**SUPPLIED MATERIAL:**

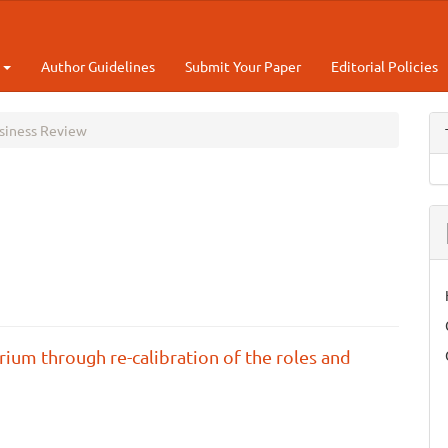
t
Author Guidelines
Submit Your Paper
Editorial Policies
usiness Review
rium through re-calibration of the roles and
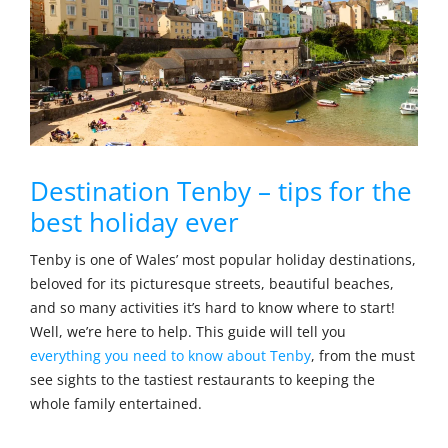
Destination Tenby – tips for the
best holiday ever
Tenby is one of Wales’ most popular holiday destinations,
beloved for its picturesque streets, beautiful beaches,
and so many activities it’s hard to know where to start!
Well, we’re here to help. This guide will tell you
everything you need to know about Tenby
, from the must
see sights to the tastiest restaurants to keeping the
whole family entertained.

**ASSIGNMENT:** Set down all of the entries exactly as they stand, without any image.

**OUTPUT OF THE TASK:**
t
Author Guidelines
Submit Your Paper
Editorial Policies
usiness Review
rium through re-calibration of the roles and
Destination Tenby – tips for the
best holiday ever
Tenby is one of Wales’ most popular holiday destinations,
beloved for its picturesque streets, beautiful beaches,
and so many activities it’s hard to know where to start!
Well, we’re here to help. This guide will tell you
everything you need to know about Tenby
, from the must
see sights to the tastiest restaurants to keeping the
whole family entertained.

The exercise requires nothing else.